Source records:
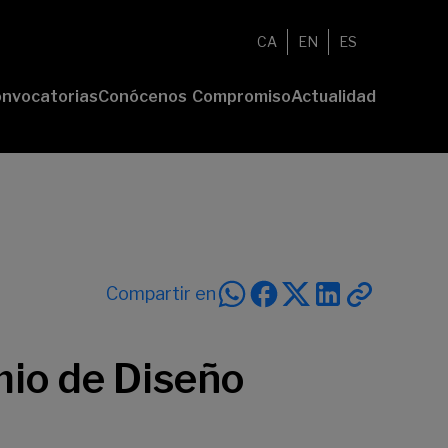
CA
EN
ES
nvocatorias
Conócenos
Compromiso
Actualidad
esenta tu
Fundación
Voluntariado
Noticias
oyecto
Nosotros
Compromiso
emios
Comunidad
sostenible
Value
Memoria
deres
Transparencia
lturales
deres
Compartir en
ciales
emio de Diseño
...
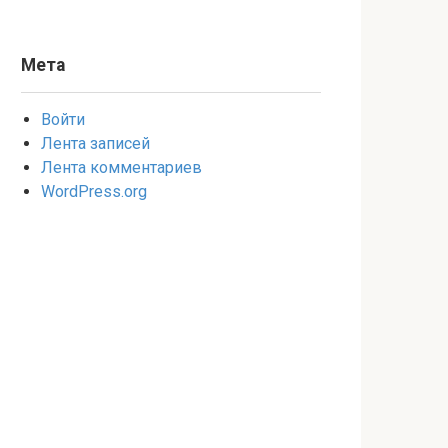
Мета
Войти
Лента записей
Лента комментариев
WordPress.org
--
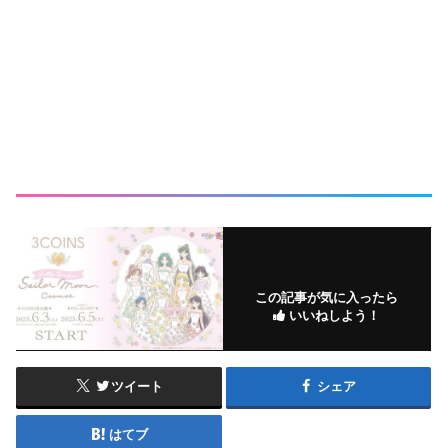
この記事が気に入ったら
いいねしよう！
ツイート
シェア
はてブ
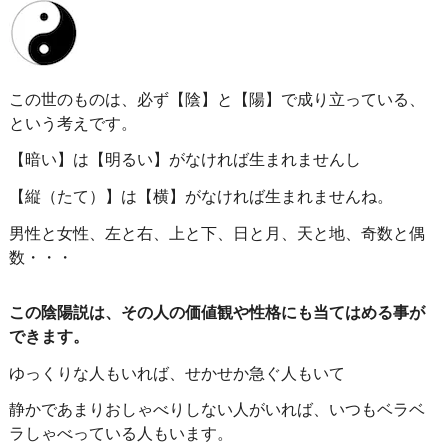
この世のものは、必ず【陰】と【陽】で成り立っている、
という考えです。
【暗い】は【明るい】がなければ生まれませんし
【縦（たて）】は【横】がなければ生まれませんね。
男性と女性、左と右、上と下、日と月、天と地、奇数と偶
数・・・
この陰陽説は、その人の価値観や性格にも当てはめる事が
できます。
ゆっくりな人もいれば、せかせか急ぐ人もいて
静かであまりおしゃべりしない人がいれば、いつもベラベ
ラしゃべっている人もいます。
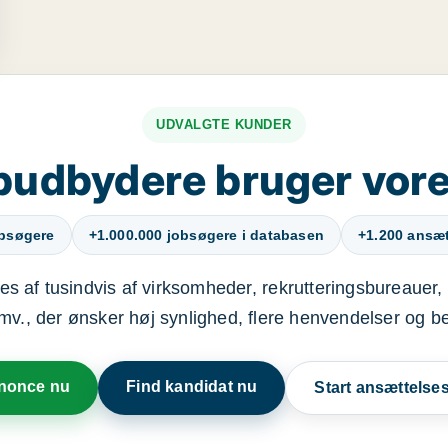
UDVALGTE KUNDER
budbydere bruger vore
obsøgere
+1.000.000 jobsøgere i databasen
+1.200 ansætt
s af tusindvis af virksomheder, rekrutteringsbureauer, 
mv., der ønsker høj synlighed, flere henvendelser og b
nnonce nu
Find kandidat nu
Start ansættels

Task prompt:
From the data above, output only the lines between the line containing "mv., der ønsker" and the line containing "Start ansættels", inclusive, exactly as written.

Task solution:
mv., der ønsker høj synlighed, flere henvendelser og b
nnonce nu
Find kandidat nu
Start ansættels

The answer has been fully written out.